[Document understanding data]
= Beginning of Section =

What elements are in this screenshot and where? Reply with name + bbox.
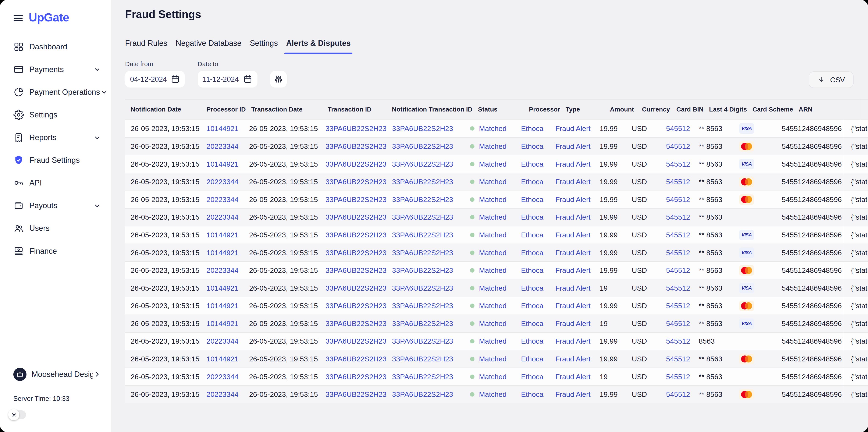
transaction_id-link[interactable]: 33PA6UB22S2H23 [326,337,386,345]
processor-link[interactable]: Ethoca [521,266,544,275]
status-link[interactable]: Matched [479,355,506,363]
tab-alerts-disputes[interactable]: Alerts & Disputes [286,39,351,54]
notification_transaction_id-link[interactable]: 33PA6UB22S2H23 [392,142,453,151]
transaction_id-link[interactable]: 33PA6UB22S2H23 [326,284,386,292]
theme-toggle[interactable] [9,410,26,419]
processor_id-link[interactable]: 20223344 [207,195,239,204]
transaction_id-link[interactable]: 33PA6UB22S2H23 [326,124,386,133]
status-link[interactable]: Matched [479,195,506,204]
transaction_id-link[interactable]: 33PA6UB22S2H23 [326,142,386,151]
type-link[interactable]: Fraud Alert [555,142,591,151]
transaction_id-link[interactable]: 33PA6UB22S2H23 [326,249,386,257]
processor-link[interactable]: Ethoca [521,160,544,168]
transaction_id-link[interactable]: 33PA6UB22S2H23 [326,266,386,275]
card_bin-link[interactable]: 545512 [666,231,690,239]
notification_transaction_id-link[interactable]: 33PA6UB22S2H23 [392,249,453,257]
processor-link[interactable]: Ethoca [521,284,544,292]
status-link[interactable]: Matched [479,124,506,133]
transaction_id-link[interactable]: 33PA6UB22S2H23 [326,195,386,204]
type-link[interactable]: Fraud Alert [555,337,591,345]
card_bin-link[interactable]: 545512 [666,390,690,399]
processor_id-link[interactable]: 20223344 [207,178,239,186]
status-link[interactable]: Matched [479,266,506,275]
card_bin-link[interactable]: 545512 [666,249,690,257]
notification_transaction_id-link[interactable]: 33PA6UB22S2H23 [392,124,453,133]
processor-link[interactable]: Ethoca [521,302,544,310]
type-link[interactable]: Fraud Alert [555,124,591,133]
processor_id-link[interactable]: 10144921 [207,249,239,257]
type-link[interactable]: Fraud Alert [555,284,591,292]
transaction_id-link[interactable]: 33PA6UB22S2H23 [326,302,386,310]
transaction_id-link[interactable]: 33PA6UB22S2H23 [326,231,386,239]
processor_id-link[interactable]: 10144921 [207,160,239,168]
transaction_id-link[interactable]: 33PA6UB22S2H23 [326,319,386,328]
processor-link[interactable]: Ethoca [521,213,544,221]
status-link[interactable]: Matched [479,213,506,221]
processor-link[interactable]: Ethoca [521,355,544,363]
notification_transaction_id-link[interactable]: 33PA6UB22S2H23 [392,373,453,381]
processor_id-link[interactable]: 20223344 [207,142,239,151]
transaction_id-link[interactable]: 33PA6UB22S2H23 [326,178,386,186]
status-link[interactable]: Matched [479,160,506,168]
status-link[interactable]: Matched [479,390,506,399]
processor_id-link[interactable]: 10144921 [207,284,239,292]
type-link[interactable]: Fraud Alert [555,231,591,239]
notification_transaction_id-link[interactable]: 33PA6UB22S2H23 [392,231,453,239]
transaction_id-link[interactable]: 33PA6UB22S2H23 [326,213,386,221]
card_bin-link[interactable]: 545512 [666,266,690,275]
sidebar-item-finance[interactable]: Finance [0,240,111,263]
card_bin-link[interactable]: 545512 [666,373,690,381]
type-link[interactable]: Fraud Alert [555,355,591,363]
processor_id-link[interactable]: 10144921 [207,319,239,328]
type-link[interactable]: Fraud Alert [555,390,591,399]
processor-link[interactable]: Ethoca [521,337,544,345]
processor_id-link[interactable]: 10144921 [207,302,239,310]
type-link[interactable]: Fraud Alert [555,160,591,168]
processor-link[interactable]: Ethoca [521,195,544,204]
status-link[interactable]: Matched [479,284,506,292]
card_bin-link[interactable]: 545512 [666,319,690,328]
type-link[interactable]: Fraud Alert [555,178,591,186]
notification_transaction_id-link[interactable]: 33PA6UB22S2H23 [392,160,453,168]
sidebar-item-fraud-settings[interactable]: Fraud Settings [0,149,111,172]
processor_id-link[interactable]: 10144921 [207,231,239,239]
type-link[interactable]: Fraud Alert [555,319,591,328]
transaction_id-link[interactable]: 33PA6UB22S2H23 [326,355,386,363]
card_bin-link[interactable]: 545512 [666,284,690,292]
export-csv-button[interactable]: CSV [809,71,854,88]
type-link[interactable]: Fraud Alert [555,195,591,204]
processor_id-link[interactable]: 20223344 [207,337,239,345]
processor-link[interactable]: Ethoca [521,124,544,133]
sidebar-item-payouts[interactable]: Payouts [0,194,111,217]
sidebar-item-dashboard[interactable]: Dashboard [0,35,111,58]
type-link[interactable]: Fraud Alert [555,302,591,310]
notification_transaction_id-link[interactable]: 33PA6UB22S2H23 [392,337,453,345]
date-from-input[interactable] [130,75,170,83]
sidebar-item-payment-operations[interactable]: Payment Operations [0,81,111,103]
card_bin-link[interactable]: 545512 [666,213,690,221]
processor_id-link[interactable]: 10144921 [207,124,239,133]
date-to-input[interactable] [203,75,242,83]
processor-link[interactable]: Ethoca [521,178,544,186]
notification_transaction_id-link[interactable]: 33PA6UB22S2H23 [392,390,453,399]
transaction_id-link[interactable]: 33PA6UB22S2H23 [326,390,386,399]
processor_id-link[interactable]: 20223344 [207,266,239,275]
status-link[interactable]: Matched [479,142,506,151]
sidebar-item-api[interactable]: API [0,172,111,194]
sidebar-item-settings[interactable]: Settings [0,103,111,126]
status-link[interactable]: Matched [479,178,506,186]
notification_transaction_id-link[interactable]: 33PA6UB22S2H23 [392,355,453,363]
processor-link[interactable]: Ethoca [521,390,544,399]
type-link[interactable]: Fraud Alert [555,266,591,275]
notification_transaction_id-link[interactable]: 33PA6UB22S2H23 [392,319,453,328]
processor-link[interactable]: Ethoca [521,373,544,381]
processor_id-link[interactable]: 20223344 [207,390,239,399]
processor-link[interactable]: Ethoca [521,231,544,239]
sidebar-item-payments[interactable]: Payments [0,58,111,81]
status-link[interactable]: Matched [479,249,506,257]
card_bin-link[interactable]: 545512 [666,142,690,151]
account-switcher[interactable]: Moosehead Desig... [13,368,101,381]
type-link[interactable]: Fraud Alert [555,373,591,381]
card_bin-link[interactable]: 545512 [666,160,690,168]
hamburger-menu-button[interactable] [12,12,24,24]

= End of Section =
= Beginning of Section =

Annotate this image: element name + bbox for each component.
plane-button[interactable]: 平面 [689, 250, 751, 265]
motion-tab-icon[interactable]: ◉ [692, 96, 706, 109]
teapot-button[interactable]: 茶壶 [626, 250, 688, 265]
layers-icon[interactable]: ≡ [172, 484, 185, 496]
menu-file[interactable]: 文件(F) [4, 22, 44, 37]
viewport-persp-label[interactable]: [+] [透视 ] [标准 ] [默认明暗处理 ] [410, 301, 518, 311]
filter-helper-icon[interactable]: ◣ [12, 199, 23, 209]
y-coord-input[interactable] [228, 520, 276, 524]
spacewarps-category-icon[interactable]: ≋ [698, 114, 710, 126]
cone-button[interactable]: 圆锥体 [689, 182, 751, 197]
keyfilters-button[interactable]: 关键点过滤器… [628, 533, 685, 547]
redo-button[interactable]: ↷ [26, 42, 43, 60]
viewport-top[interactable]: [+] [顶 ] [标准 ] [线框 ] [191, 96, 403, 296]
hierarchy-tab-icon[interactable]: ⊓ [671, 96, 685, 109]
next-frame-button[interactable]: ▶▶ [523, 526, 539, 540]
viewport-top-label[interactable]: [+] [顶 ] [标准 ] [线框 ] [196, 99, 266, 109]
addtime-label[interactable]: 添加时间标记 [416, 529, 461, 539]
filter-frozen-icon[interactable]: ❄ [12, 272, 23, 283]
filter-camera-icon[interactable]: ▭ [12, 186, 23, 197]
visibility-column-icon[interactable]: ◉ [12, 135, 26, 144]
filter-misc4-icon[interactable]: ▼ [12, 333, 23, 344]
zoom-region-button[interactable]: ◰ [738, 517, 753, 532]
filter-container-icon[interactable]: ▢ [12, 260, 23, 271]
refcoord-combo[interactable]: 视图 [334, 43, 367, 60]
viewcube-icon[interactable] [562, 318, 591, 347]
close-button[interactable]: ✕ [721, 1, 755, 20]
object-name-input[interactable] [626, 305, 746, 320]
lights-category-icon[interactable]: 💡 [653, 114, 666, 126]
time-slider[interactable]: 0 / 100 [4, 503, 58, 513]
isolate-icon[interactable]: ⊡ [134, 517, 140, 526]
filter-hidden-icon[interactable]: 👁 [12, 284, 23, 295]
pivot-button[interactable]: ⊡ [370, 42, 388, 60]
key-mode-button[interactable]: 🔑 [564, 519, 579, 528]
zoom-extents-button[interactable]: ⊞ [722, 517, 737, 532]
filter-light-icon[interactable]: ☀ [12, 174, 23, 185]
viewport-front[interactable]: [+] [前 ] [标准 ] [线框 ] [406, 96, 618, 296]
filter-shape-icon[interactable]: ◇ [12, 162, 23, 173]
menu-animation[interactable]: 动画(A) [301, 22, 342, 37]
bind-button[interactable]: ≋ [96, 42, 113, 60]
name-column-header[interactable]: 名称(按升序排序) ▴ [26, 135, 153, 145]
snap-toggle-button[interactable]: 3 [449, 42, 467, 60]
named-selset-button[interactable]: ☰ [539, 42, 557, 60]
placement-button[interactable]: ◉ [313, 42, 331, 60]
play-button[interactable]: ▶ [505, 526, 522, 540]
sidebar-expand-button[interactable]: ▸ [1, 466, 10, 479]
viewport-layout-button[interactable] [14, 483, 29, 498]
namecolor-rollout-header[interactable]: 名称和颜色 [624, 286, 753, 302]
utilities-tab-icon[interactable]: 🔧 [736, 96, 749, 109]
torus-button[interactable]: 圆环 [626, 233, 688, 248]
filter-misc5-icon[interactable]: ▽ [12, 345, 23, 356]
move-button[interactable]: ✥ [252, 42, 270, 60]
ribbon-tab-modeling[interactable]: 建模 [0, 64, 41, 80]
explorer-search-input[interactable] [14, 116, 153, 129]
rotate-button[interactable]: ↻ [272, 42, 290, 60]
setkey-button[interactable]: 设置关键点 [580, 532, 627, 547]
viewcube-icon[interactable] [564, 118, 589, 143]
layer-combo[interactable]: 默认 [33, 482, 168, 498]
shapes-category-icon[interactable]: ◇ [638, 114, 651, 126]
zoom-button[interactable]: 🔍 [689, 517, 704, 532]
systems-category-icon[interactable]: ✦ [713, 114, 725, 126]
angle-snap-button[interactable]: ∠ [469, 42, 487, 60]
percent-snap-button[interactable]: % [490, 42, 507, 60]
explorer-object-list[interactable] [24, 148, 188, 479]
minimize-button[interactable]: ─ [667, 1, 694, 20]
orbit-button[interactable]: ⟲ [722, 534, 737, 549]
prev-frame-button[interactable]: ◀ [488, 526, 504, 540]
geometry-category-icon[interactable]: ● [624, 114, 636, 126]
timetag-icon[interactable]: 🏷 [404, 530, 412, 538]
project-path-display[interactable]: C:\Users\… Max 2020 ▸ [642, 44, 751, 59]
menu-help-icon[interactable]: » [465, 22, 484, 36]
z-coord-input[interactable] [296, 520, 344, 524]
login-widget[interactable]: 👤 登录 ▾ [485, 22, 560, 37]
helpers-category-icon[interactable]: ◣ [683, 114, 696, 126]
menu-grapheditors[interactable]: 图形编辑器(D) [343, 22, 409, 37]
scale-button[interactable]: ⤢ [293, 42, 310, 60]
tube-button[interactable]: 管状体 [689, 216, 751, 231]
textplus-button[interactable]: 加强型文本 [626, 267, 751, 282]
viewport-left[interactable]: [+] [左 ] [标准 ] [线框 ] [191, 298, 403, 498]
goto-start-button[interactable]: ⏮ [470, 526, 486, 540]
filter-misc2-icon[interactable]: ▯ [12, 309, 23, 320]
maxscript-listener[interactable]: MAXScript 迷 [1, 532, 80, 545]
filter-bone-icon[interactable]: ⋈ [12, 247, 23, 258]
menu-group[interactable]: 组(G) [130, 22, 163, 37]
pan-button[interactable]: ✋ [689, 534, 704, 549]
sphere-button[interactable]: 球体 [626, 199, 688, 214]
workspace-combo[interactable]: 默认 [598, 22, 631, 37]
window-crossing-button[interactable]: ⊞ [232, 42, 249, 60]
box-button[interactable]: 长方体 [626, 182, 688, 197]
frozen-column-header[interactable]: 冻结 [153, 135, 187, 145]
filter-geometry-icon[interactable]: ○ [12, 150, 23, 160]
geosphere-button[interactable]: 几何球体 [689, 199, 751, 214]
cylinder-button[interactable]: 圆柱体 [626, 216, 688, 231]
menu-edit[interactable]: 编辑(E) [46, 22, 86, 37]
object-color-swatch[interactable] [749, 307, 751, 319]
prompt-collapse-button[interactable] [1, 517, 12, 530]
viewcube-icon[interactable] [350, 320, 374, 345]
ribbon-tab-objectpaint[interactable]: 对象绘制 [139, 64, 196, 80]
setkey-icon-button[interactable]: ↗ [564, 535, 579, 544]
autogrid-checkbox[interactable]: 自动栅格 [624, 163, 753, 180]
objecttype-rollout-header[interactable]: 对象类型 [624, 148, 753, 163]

= End of Section =
= Beginning of Section =

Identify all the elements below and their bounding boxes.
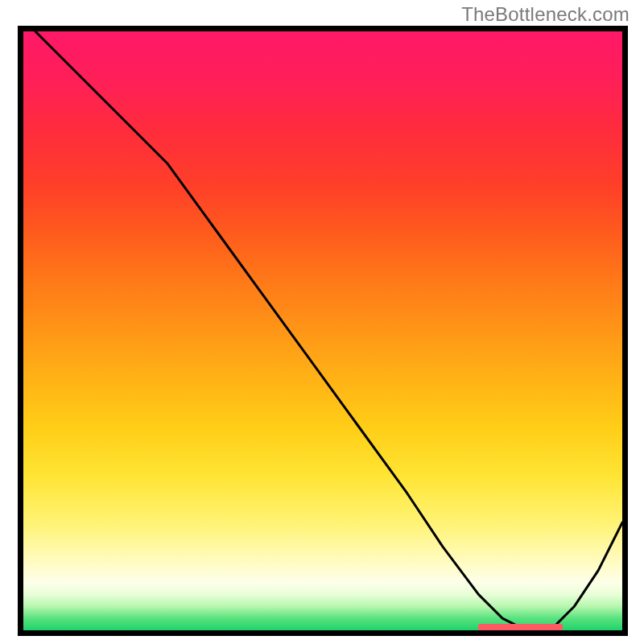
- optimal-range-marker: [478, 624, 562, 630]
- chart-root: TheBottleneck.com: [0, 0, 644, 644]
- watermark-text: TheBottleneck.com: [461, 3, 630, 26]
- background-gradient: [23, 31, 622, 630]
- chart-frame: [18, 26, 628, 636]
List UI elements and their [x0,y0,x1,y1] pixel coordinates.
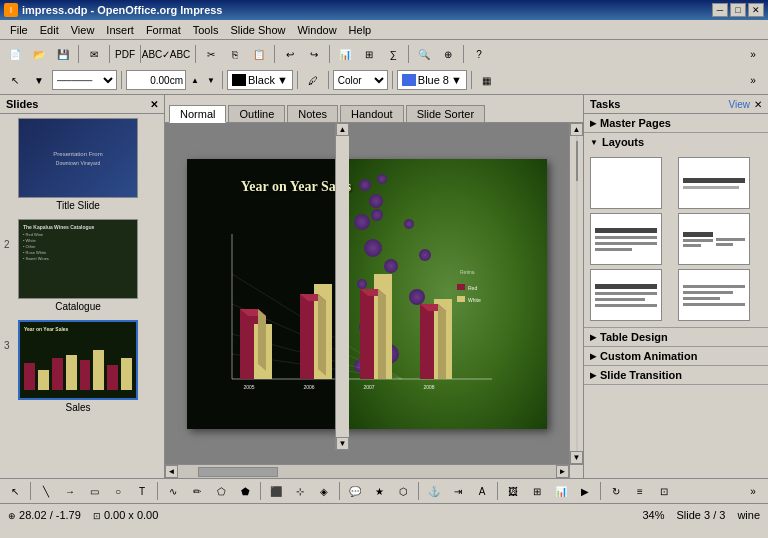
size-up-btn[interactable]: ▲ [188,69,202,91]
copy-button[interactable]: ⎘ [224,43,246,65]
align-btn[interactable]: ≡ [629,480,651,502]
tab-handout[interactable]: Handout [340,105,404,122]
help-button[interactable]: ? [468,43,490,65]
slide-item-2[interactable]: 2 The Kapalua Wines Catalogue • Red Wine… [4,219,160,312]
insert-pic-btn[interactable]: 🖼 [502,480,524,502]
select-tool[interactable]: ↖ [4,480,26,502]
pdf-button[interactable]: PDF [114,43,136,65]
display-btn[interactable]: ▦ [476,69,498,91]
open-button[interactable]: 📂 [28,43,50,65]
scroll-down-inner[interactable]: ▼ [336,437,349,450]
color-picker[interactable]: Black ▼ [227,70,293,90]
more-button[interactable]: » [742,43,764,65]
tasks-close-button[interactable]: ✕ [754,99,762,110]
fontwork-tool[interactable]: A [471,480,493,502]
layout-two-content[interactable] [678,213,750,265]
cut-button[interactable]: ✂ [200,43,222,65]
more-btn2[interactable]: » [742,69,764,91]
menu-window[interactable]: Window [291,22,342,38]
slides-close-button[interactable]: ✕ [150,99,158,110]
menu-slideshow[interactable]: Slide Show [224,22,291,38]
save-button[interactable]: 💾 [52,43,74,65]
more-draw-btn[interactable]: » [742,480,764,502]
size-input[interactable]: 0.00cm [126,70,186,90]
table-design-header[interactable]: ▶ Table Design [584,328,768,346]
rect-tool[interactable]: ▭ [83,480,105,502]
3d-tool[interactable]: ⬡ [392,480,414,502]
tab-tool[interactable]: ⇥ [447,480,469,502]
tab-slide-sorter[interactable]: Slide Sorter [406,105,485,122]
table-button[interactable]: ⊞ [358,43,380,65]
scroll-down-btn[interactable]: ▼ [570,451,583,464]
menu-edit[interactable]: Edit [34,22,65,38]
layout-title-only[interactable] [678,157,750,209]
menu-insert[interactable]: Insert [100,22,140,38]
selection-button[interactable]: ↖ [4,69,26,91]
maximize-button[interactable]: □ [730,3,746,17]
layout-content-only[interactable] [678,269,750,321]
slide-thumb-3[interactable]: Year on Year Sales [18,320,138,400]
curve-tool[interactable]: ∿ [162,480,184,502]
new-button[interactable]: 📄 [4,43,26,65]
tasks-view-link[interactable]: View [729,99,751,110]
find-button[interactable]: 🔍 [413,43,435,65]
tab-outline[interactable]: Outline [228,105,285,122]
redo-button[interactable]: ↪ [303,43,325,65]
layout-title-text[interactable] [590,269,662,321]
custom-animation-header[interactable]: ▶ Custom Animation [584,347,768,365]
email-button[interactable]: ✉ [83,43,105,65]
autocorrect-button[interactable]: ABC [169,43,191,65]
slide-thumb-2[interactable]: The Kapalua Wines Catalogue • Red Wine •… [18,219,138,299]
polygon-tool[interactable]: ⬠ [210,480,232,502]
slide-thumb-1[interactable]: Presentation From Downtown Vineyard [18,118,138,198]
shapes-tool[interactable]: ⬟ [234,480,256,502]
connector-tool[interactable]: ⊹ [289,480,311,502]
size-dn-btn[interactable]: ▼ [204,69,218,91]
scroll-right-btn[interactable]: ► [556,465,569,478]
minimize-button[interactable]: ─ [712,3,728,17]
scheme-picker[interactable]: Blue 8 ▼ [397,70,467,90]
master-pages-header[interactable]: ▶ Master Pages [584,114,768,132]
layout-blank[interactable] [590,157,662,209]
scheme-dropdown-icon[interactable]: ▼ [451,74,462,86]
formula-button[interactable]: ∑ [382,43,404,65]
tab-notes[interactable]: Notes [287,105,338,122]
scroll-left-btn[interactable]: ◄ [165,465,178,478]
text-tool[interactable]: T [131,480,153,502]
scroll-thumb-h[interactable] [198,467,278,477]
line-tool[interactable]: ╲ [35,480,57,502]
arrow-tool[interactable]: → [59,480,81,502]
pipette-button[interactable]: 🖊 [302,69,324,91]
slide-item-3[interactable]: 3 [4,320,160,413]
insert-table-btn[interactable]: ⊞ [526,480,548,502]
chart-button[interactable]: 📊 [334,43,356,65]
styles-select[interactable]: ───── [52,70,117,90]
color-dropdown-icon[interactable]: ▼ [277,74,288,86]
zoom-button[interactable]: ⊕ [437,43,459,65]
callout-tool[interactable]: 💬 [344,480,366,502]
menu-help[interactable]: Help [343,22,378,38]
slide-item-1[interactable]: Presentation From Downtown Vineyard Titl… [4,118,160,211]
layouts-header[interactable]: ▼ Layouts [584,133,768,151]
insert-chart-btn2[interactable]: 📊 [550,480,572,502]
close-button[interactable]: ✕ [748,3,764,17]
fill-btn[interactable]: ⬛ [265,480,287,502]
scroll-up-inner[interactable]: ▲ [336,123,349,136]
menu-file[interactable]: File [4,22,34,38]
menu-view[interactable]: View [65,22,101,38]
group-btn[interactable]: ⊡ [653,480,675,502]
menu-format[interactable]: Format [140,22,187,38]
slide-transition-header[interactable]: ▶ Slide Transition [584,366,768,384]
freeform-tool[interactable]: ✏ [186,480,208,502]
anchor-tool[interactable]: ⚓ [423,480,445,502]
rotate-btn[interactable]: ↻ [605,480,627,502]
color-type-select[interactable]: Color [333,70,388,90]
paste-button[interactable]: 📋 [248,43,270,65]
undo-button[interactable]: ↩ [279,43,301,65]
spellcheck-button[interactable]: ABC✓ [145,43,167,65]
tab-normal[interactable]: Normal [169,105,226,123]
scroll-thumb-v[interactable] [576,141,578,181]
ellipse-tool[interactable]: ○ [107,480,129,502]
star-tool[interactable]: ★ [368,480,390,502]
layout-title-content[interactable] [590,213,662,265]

= End of Section =

• [ASSIGNED TASK]
List, from the entries above, every line in which the word "ribbon" shows up.

• [OUTPUT OF THE EXERCISE]
ribbon-tab-modeling[interactable]: 建模 [0, 64, 41, 80]
ribbon-tab-objectpaint[interactable]: 对象绘制 [139, 64, 196, 80]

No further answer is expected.